For business to business enterprises, client classification focuses on putting a customer into a specific category or bucket. In this specific scenario, DataSpartan was working with a crowdsourcing startup who wanted to identify whether or not a business on their platform was likely to “hit” their crowdfunded target amount raised. The client also wanted us to inform them of which variables were most important in terms of increasing the likelihood of a raise.
A large proportion of the onboarding process was done manually and it was extremely time consuming for the startup to fully onboard each client only to have them not complete a successful raise. Standardized data was collected about the size of the company, the number of followers they had in social media as well as financial performance, their team, industry and competition as well as exit potential. Currently, 56% of the companies that were going through the funnel had a successful raise.

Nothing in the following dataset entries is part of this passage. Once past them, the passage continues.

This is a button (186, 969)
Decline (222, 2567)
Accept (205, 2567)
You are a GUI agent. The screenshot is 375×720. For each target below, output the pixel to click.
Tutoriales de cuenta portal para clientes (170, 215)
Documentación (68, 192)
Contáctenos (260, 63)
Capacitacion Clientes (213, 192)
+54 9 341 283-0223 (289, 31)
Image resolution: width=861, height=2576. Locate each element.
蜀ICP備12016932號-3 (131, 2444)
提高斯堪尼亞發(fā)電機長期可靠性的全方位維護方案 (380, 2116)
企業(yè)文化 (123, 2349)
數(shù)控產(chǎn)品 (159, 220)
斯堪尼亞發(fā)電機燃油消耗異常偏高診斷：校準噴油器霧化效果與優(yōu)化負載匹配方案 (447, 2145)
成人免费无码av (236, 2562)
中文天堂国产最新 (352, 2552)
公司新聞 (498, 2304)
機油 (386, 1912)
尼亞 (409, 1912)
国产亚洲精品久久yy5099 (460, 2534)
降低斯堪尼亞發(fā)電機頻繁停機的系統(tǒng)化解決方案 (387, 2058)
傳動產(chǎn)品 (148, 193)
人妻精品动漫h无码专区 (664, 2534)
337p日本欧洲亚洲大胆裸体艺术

The first part of the problem was identifying which variables were the most likely to influence the outcome. Historical data was extracted, cleaned and standardised to allow this analysis and three variables were singled out which determined the probability of a successful raise. A supervised learning model was then created which could classify these leads based on their likelihood of conversion based on their data. Python was used for this portion of the data analysis and libraries such as NumPy and SciPy were leveraged to ensure rapid computation and fast model prototyping.

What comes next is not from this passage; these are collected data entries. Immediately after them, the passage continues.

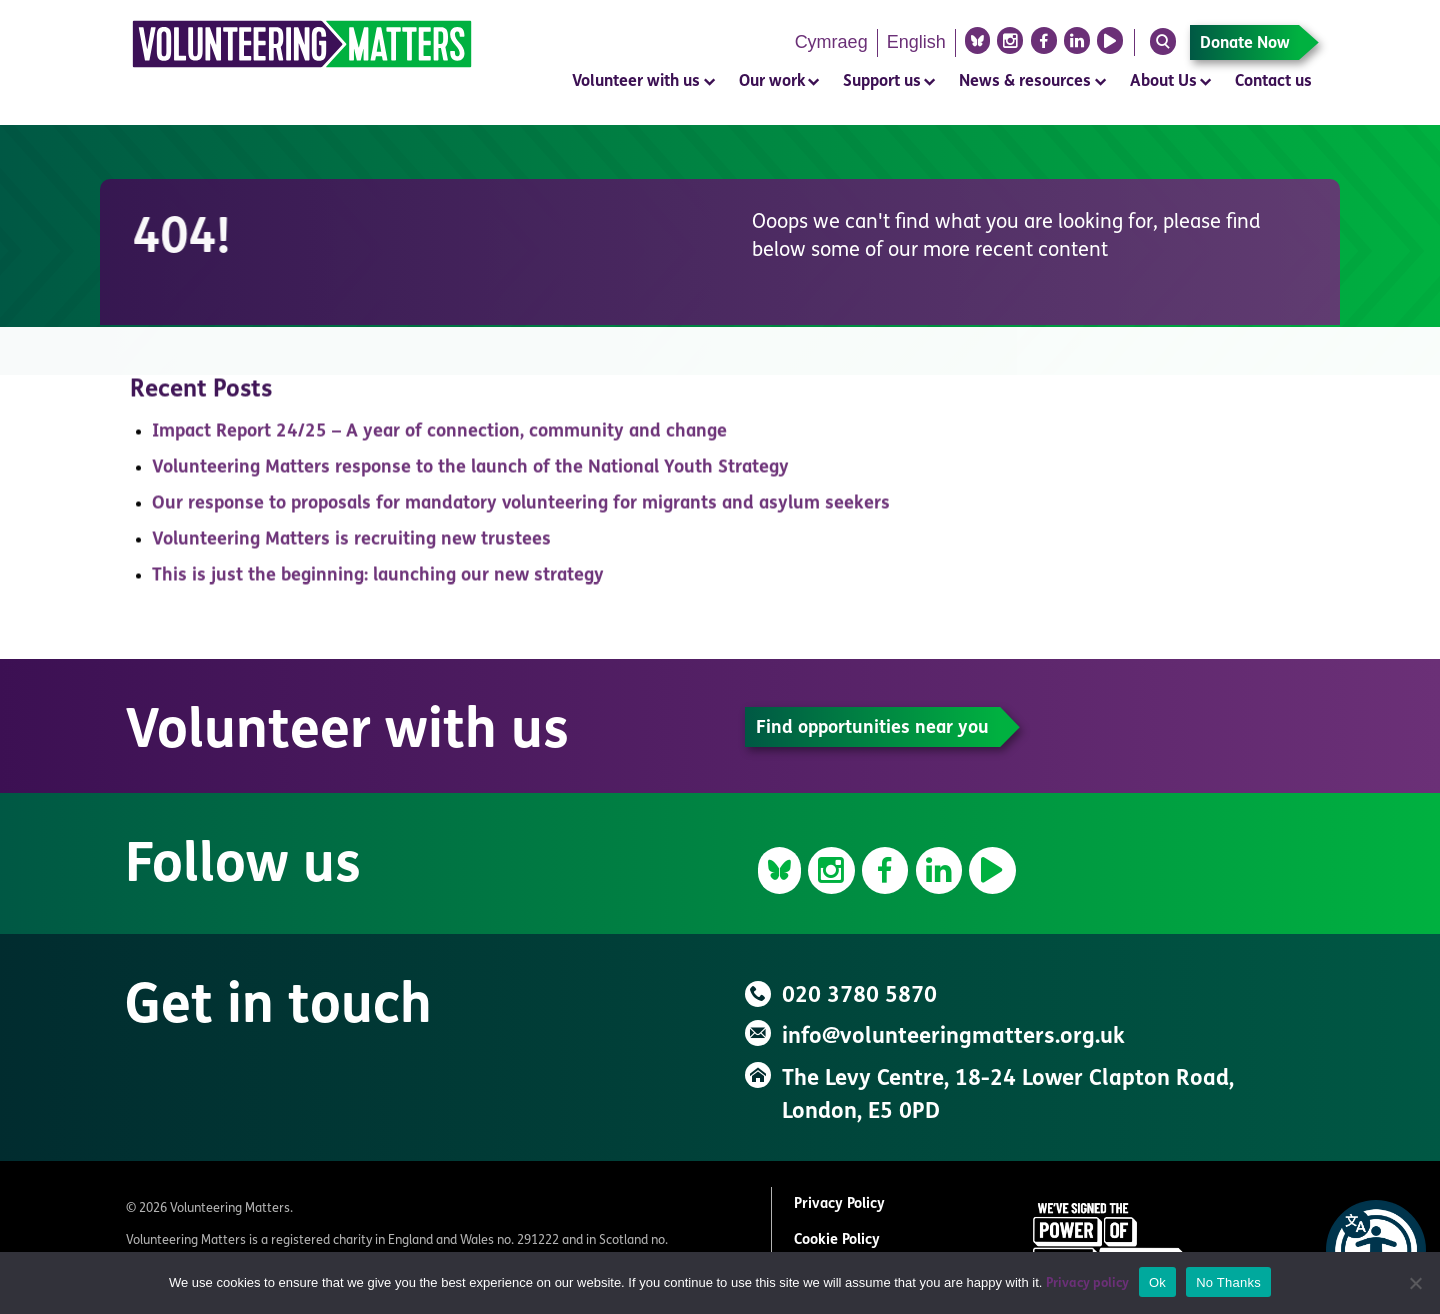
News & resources (1025, 82)
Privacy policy (1087, 1283)
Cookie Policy (837, 1240)
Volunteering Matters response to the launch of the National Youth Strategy (470, 474)
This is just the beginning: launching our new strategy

The current research and results have been incorporated back into their lead pipeline in the form of a qualifying questionnaire which filters out unlikely leads and pre categorises the clients. This has resulted in a 4% decrease in the number of man hours used as well as a 6% increase in the number of companies that successfully raise. Further work is being done to automate some of the manual processes such as KYC (Know-Your-Client) document verification to allow the client to efficiently scale up its business. Work is also being done to improve the data pipeline and to ensure that the data collected is being stored in the appropriate format for analysis.